== Work instructions ==
Of the lines in the data below, count the ones holding the string "sont", and answer with that number only.

Transcribed page contents
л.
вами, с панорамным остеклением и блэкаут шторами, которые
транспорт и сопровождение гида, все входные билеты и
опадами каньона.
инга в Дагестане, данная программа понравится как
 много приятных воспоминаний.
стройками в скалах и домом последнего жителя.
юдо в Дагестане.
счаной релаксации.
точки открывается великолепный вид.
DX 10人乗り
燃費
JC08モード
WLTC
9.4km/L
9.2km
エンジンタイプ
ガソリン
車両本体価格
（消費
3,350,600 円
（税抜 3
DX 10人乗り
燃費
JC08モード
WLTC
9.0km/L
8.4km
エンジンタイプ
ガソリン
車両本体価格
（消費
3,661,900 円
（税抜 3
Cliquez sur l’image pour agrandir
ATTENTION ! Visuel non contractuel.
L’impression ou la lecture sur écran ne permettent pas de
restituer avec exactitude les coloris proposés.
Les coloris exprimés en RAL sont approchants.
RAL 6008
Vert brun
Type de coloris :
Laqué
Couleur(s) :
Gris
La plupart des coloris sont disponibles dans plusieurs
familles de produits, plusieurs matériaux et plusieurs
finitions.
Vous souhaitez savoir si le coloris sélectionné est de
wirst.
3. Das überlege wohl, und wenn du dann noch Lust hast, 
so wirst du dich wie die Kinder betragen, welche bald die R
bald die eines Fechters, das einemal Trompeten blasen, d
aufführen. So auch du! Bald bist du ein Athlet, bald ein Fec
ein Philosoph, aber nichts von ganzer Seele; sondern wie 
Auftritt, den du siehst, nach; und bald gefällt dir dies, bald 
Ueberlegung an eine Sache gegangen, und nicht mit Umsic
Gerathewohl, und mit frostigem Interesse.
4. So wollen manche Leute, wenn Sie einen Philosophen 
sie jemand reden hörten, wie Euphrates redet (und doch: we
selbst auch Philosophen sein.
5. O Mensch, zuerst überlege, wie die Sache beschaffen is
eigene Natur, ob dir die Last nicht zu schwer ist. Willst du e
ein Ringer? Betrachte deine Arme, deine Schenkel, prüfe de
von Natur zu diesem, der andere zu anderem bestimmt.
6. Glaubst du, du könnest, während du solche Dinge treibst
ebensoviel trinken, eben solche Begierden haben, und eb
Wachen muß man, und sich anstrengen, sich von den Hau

== Completed task ==
2